What about CPAP machines?

CPAP Machines are a common thing to bring on safari. Unlike hairdryers, they don’t require a great deal of energy to run, so you’ll always be able to plug yours in.

However, many tented camps only have electricity during certain hours, meaning you’ll often find the power out between midnight and 06:00. This is obviously a problem, as this is prime CPAP Machine time!

If you require a CPAP machine to manage your sleep apnea (or keep your better half sane), let your Sarafika Tours safari expert know so that we can select camps and lodges with 24/7 power.

Can I photograph locals?

Snapping photos of the locals is a big part of enjoying and remembering a new culture, but the people of East Africa are every bit as conscious of being photographed without permission as you would be back home.

How would you feel if a stranger got in your face and took a photo without asking?

It is always a good idea to ask – either through your guide or with miming – whether it is okay to photograph somebody.

When asking to photograph the Maasai, please be aware that they will often expect some payment for this. Be prepared to pay a few USD after snapping your photos.

Am I able to wear a short skirt/bikini/tank top etc?

Tanzania is a conservative country with a growing Muslim culture, so a modest dress code is encouraged.

This is especially true for women, unfortunately, with many locals finding it immodest to display cleavage, legs, or shoulders. Consider leaving your tank tops and mini-skirts at home for this trip, or bringing along a scarf to cover your shoulders and cleavage.

For men, things are considerably easier, with nobody really minding if you wear shorts.

If you’re hanging out by the hotel pool or relaxing on the beaches of Zanzibar, however, bikinis and the like are totally fine. It’s just a good idea to dress more modestly when in towns and villages.

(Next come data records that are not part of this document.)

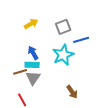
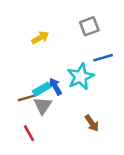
gray square: (63, 27) -> (89, 26), moved
blue arrow: (33, 53) -> (55, 87), moved
cyan rectangle: (32, 65) -> (42, 89), turned -32

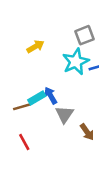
cyan star: (81, 77) -> (76, 62), moved
gray triangle: (43, 106) -> (64, 114), moved

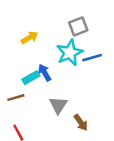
blue arrow: (51, 96) -> (45, 73), moved
cyan rectangle: (37, 98) -> (31, 78), moved

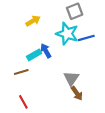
cyan star: (70, 53) -> (67, 34), turned -30
gray triangle: (58, 105) -> (71, 78), moved

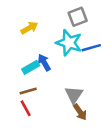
brown line: (21, 72) -> (28, 91), moved
red line: (23, 102) -> (26, 108), moved

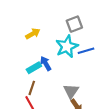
cyan star: (69, 43) -> (67, 46), turned 30
brown line: (28, 91) -> (32, 88), turned -56

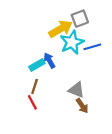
yellow arrow: (33, 34) -> (61, 29), moved, size x1.5
gray triangle: (71, 91) -> (76, 90), turned -42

What should I wear on safari?

You don’t need to wear camo-gear and a pith helmet to go on safari, but there are some guidelines to ensure you’re comfortable and safe.

  • Wear natural colors such as greens and browns. Bright colors are distracting to animals, which will make it harder for you to draw close to them.
  • Bring long pants and/or a jacket for mornings and evenings. It can get cold!
  • Avoid blue and black clothing. Tsetse flies are attracted to these colors, and they can bite you through even a pair of jeans!
  • Wear comfortable shoes. You aren’t going hiking, so sneakers are absolutely fine!
  • Be sun smart. A hat, sunglasses, and sunscreen are a must if you want to avoid a nasty sunburn.

Can I Wear Camouflage?

Not only is dressing in camouflage unnecessary, but it’s also illegal in several countries including Tanzania and Zimbabwe.

Do I need to invite my guide to dinner?

When your day’s game driving is done and you’re settled into your camp or lodge, a few drinks and a delicious meal are probably high on your list of things to do.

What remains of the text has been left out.